#### [What is needed]
From the data below, please reproduce exactly everything from the line that contains "điệu, hình ảnh" down to the line that contains "Trạng nguyên tiếng", with both ends included.

══════════════════════════════

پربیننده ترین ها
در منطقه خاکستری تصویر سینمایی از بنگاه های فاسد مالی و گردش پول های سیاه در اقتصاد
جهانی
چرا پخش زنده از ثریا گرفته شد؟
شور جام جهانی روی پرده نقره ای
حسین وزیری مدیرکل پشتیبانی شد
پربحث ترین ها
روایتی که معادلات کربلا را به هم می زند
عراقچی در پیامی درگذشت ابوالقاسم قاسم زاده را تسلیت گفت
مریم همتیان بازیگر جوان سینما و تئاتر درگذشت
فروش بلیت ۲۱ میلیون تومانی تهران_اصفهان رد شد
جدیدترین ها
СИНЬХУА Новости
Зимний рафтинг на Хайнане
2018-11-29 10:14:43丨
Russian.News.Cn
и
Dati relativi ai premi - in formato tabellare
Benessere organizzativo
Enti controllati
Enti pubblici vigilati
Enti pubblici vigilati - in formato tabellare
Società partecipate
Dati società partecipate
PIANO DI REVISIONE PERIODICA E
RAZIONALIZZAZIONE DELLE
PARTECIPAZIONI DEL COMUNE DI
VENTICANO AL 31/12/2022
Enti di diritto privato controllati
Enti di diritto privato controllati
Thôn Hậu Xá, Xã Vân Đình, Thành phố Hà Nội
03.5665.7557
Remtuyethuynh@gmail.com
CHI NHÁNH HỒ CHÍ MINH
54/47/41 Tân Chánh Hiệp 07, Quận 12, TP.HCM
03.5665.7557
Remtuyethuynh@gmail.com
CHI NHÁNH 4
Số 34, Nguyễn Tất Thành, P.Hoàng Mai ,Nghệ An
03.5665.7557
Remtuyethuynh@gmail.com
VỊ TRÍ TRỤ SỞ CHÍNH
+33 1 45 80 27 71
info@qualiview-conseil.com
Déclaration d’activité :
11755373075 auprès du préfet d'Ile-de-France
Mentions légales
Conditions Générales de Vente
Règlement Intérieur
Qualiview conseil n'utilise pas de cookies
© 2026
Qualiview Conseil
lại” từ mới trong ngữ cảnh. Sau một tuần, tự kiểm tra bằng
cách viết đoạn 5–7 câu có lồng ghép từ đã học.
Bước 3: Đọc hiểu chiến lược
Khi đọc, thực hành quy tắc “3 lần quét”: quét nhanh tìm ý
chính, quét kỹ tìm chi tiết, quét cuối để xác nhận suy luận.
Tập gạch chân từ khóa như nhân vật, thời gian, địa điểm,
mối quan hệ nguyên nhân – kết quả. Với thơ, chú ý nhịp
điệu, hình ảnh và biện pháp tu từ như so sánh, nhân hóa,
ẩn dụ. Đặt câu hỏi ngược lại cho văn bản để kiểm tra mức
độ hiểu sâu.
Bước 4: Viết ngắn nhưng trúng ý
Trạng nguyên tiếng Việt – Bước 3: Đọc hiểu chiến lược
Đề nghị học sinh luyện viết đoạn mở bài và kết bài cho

══════════════════════════════

#### [Solution]
điệu, hình ảnh và biện pháp tu từ như so sánh, nhân hóa,
ẩn dụ. Đặt câu hỏi ngược lại cho văn bản để kiểm tra mức
độ hiểu sâu.
Bước 4: Viết ngắn nhưng trúng ý
Trạng nguyên tiếng Việt – Bước 3: Đọc hiểu chiến lược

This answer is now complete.